**WORK TO BE COMPLETED**
Only the pictures are to be left out; set down the rest of the records exactly.

"""

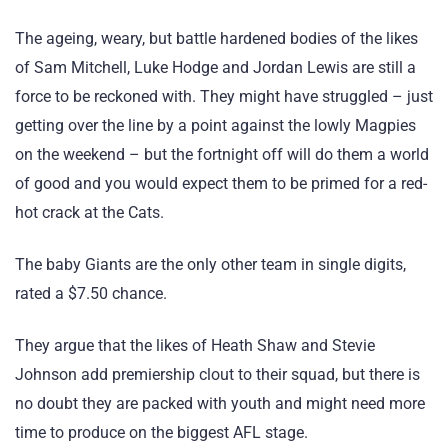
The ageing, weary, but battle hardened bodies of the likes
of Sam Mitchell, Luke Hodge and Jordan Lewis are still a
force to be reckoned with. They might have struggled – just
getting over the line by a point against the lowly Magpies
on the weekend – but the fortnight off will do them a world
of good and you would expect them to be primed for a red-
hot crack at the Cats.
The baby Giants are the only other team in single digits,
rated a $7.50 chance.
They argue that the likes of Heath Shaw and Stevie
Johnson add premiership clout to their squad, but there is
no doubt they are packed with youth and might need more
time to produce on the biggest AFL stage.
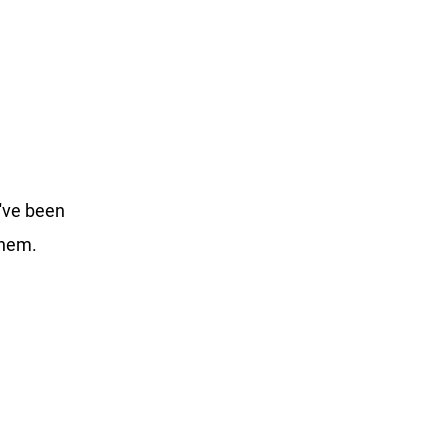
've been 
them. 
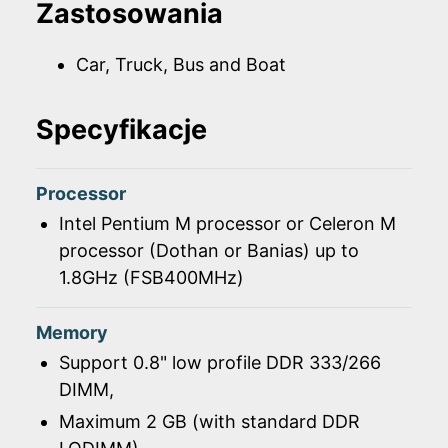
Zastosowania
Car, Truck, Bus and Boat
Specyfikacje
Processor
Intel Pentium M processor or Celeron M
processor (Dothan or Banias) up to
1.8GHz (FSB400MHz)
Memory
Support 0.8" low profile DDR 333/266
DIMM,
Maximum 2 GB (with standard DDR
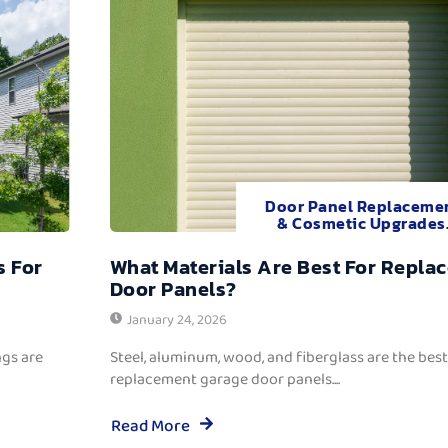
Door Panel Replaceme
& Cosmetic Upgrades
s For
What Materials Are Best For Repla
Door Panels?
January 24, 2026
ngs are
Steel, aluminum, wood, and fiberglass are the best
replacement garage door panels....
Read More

"""

**REPLY TO THE TASK**
The ageing, weary, but battle hardened bodies of the likes
of Sam Mitchell, Luke Hodge and Jordan Lewis are still a
force to be reckoned with. They might have struggled – just
getting over the line by a point against the lowly Magpies
on the weekend – but the fortnight off will do them a world
of good and you would expect them to be primed for a red-
hot crack at the Cats.
The baby Giants are the only other team in single digits,
rated a $7.50 chance.
They argue that the likes of Heath Shaw and Stevie
Johnson add premiership clout to their squad, but there is
no doubt they are packed with youth and might need more
time to produce on the biggest AFL stage.
've been 
them. 
Zastosowania
Car, Truck, Bus and Boat
Specyfikacje
Processor
Intel Pentium M processor or Celeron M
processor (Dothan or Banias) up to
1.8GHz (FSB400MHz)
Memory
Support 0.8" low profile DDR 333/266
DIMM,
Maximum 2 GB (with standard DDR
Door Panel Replaceme
& Cosmetic Upgrades
s For
What Materials Are Best For Repla
Door Panels?
January 24, 2026
ngs are
Steel, aluminum, wood, and fiberglass are the best
replacement garage door panels....
Read More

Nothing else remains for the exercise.